Exercise details :: Every line below between the one holding "For every named target in this 1006×1058" and the one holding "Vis detaljer (859, 684)", inclusive, should be copied exactly, and no other line.

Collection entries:
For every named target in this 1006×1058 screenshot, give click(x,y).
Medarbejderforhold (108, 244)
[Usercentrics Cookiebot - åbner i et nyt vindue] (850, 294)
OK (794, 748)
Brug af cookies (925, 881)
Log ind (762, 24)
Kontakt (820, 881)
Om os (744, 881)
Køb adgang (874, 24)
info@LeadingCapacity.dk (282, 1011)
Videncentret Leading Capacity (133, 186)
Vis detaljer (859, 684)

==

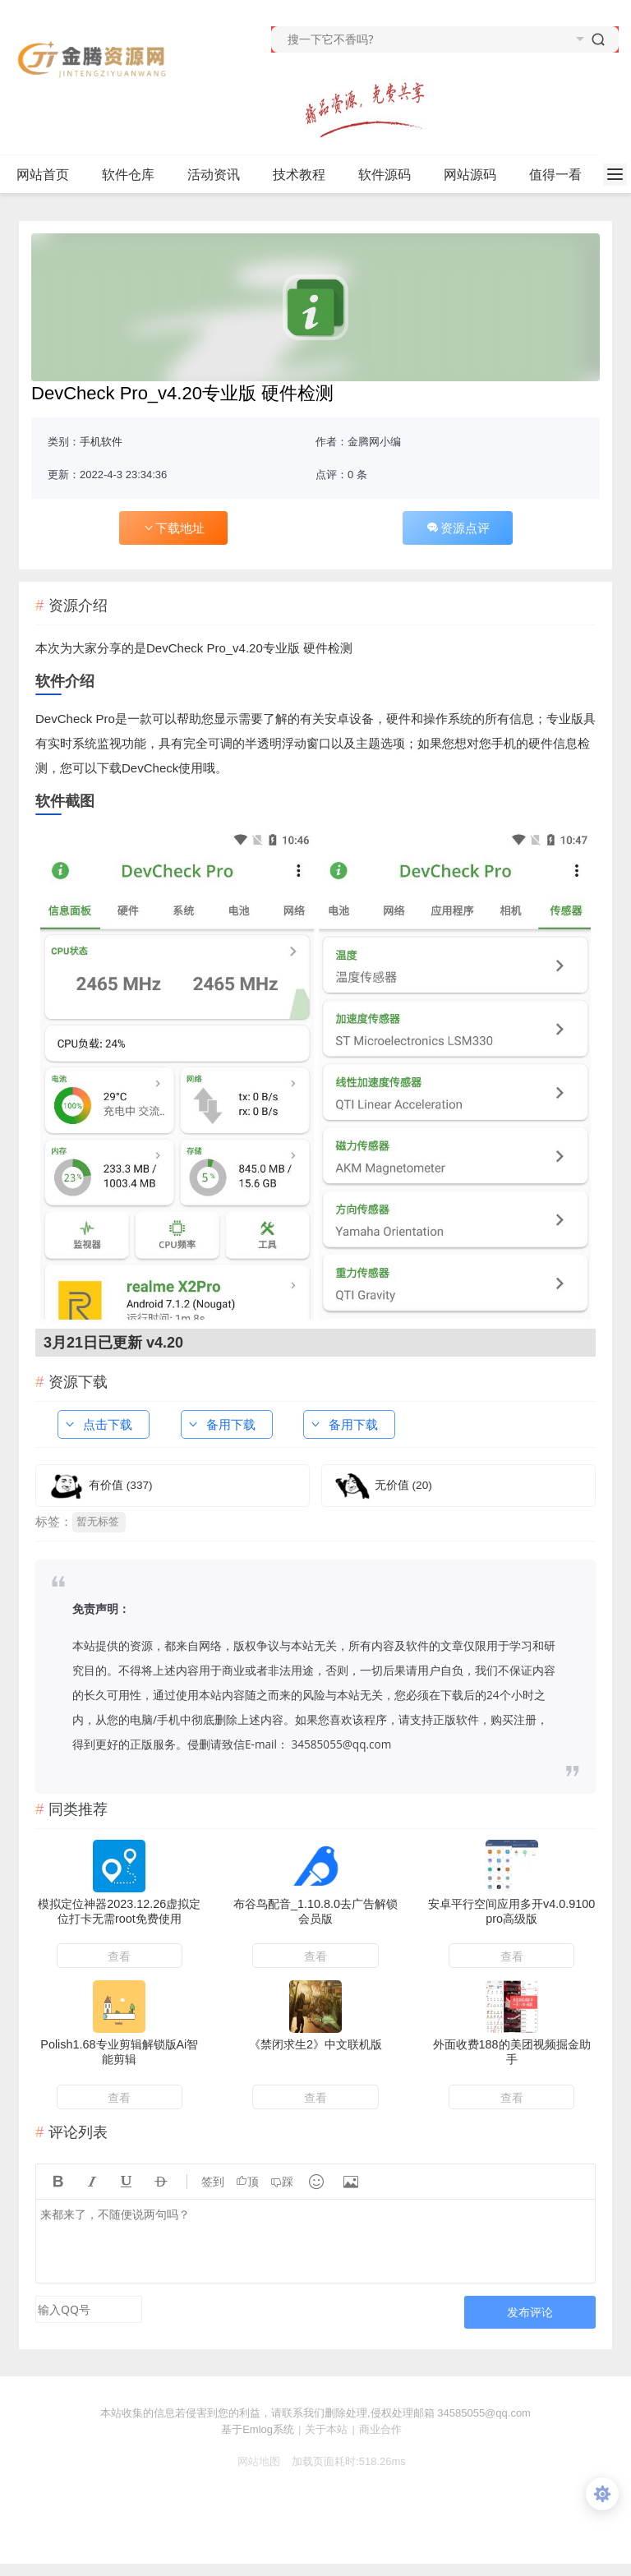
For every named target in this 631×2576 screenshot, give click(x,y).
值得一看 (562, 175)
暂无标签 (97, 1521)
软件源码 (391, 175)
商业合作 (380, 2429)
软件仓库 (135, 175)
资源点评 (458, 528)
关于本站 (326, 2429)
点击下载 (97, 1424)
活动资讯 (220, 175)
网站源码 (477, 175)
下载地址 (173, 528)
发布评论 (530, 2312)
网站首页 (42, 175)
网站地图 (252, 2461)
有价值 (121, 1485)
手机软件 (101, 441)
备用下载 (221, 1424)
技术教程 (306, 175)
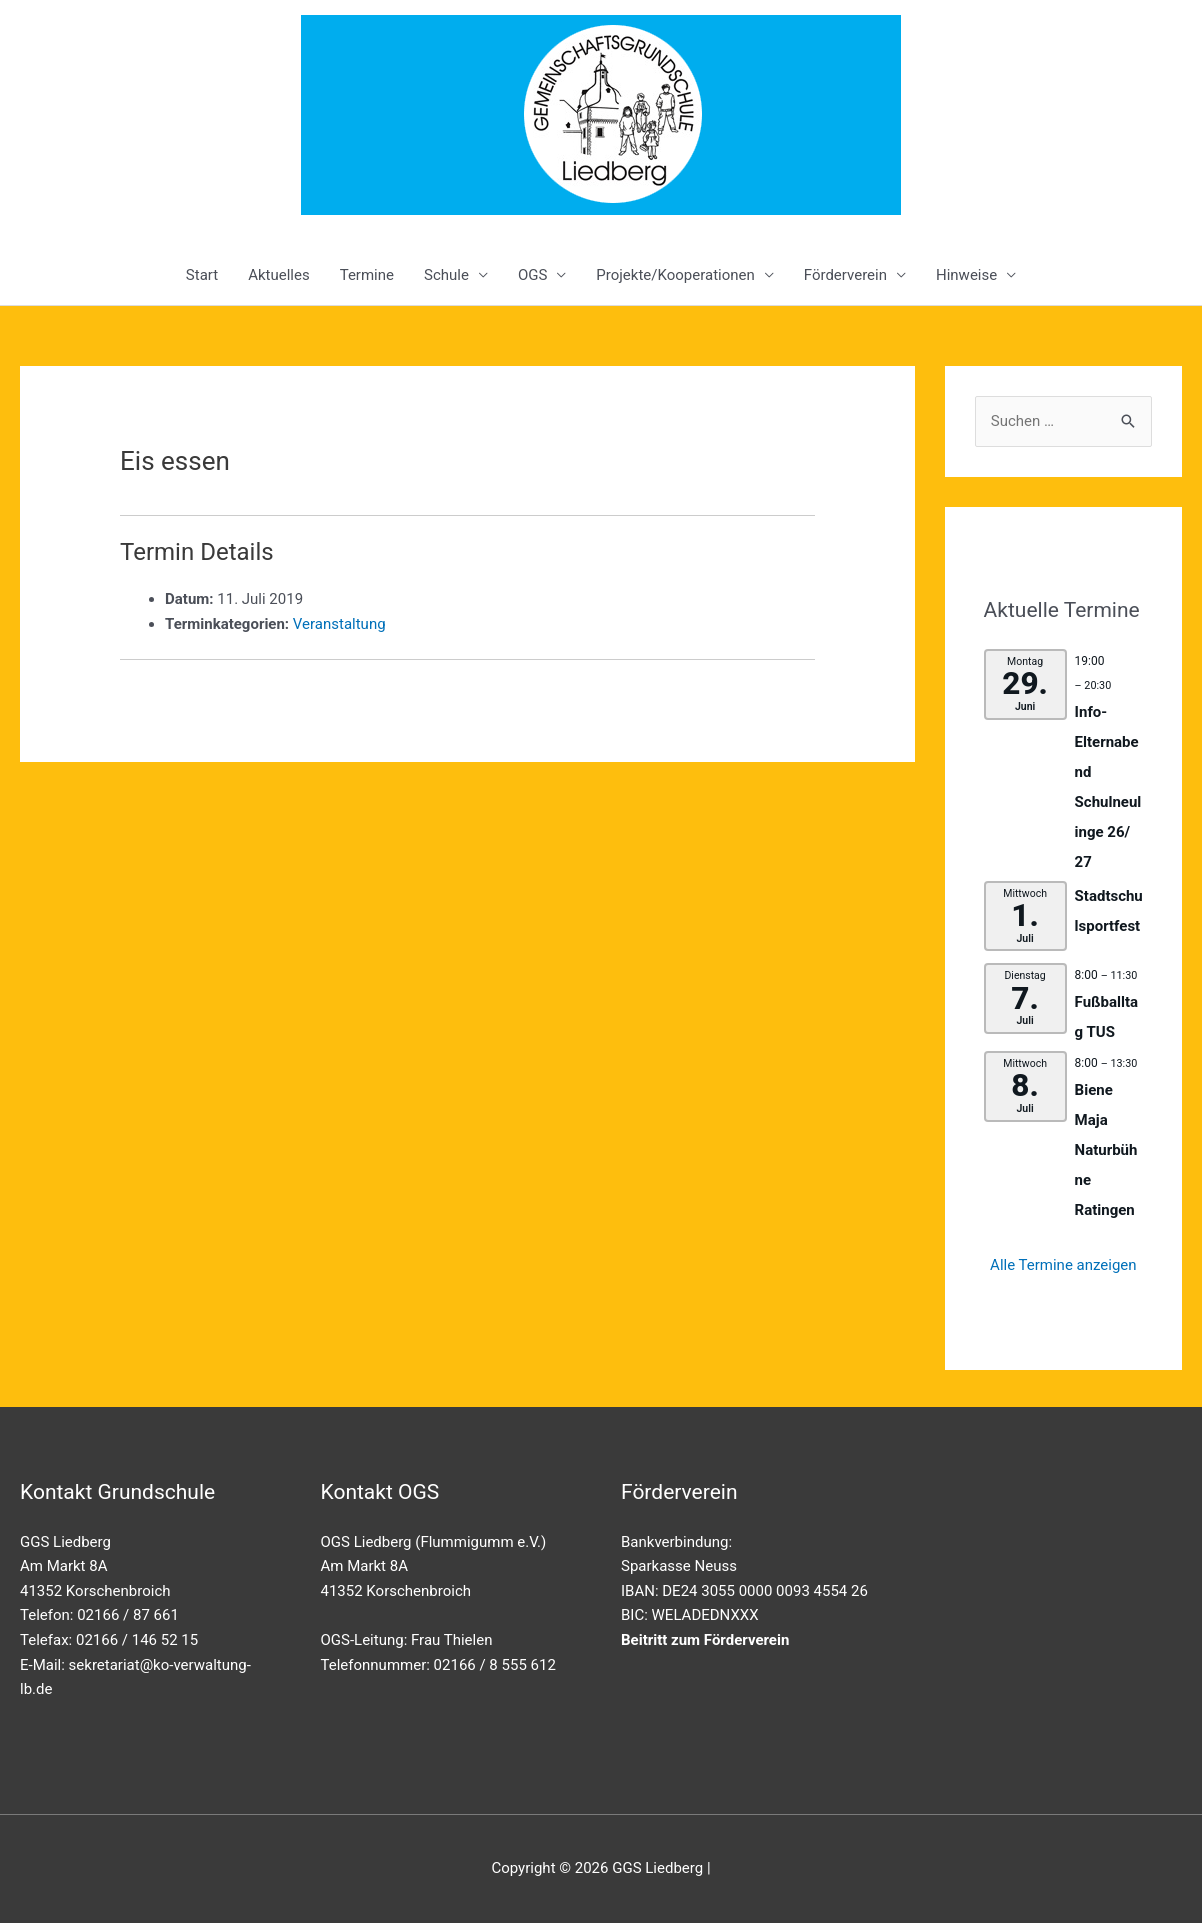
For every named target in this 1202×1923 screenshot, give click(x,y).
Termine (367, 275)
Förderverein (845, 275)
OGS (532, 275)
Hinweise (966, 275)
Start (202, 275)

Final answer ::
For every named target in this 1006×1058 screenshot, give click(x,y).
Medarbejderforhold (108, 244)
[Usercentrics Cookiebot - åbner i et nyt vindue] (850, 294)
OK (794, 748)
Brug af cookies (925, 881)
Log ind (762, 24)
Kontakt (820, 881)
Om os (744, 881)
Køb adgang (874, 24)
info@LeadingCapacity.dk (282, 1011)
Videncentret Leading Capacity (133, 186)
Vis detaljer (859, 684)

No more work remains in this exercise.